Je me rappellerai toujours le moment où, dans une après-midi d’une radieuse journée de printemps, j’ai vu pour la dernière fois Claude Barbier ; les yeux pétillants d’une fervente vitalité, il m’avait entretenu de ses dernières découvertes de livres de montagne. C’était deux jours avant sa mort.
Dans sa quête aux bouquins, il était animé d’une passion insatiable de connaître. Il n’est pas facile d’expliquer le plaisir de collectionner à celui qui ne fait pas partie de cette universelle confrérie. Ce n’est en tous cas pas le plaisir d’accumuler un trésor comme Harpagon. Non, le moment. le plus excitant, c’est la chasse : il faut s’imaginer cette traque incessante à laquelle se livrait Claude fouinant les étals des bouquinistes et des brocanteurs épars par monts et par vaux de France, d’Italie, de Belgique ; il faut s’imaginer aussi ce petit drame qui se développe dans l’échoppe du libraire, ce jeu secret de deux partenaires, avec le masque d’indifférence posé sur le visage, avec les paroles mesurées et celles qui font des détours et les sourires et les silences ; c’est tout ce plaisir du duel, les départs feints et des retours pas fiers, le courage de la fuite sans le regard en arrière, mais chèrement payé par les regrets, les remords, ce grossissement de cauchemar que prennent les séductions de l’objet abandonné.
Claude m’apparaissait alors à la fois ingénu et madré lorsqu’il me faisait part de sa troublante fierté d’avoir trouvé une petite merveille imprimée et illustrée.
Collectionner, pour lui, était aussi vivre un scénario, construire un décor, reconstituer une atmosphère. Or quels guides plus informés et plus attrayants que ces Whymper, Mummery et autres Javelle pour connaître et parcourir les paysages qui furent le théâtre de ces exploits.

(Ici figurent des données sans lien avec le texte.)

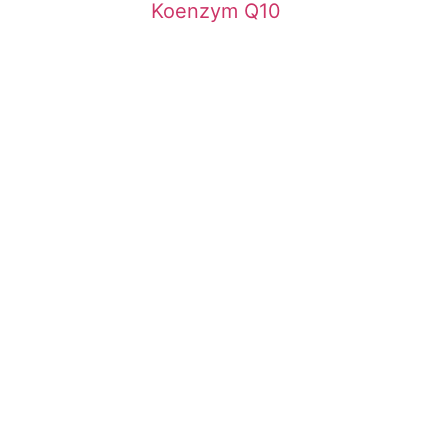
Koenzym Q10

Il me montra un jour sa bibliothèque… Quelle fête ce fut pour moi !… et pour lui ! Il connaissait son public, le soussigné. Bien entendu, il ne commence pas par me faire admirer les plus rares. Bon metteur en scène, il excelle à doser l’intérêt. Sa voix se fit insinuante, comme s’il voulut faire pénétrer en moi la joie qu’il y prenait lui-même. Ses doigts dévots ont saisi un à un les beaux livres, les ont tournés, les ont fait miroiter, les ont entrouverts.
De ces rayons tout un monde héroïque se levait, figures illustres de l’histoire alpine, au milieu desquelles vivait Claude, vivait… vit encore dans mon souvenir.